WHAT IS NEEDED.
Print, exactly and without pictures, the lines from the one where "saldana dress" appears down to the end of the entries.

[Extracted page text data]

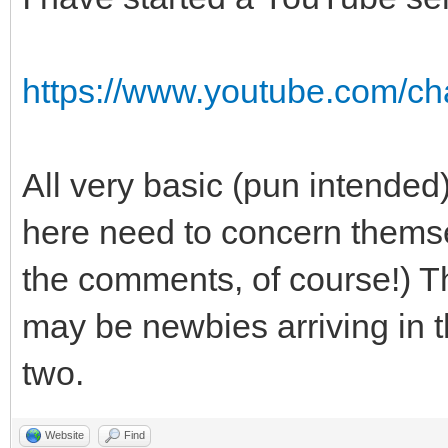
https://www.youtube.com/
All very basic (pun intended
here need to concern themse
the comments, of course!) Th
may be newbies arriving in t
two.
Website
Find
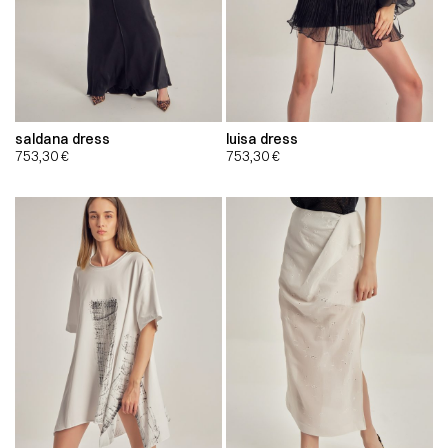
saldana dress
luisa dress
753,30
€
753,30
€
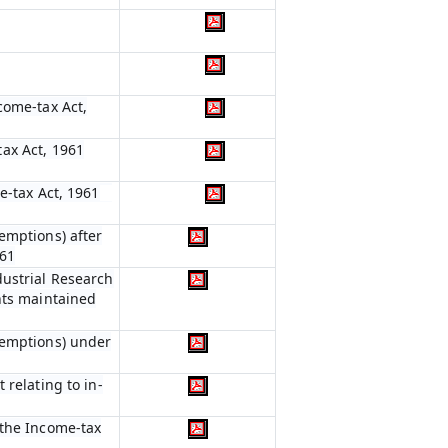
come-tax Act,
ax Act, 1961
e-tax Act, 1961
emptions) after
961
dustrial Research
nts maintained
xemptions) under
 relating to in-
 the Income-tax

ANSWER TO THE EXERCISE.
saldana dress
luisa dress
753,30
€
753,30
€
come-tax Act,
ax Act, 1961
e-tax Act, 1961
emptions) after
961
dustrial Research
nts maintained
xemptions) under
 relating to in-
 the Income-tax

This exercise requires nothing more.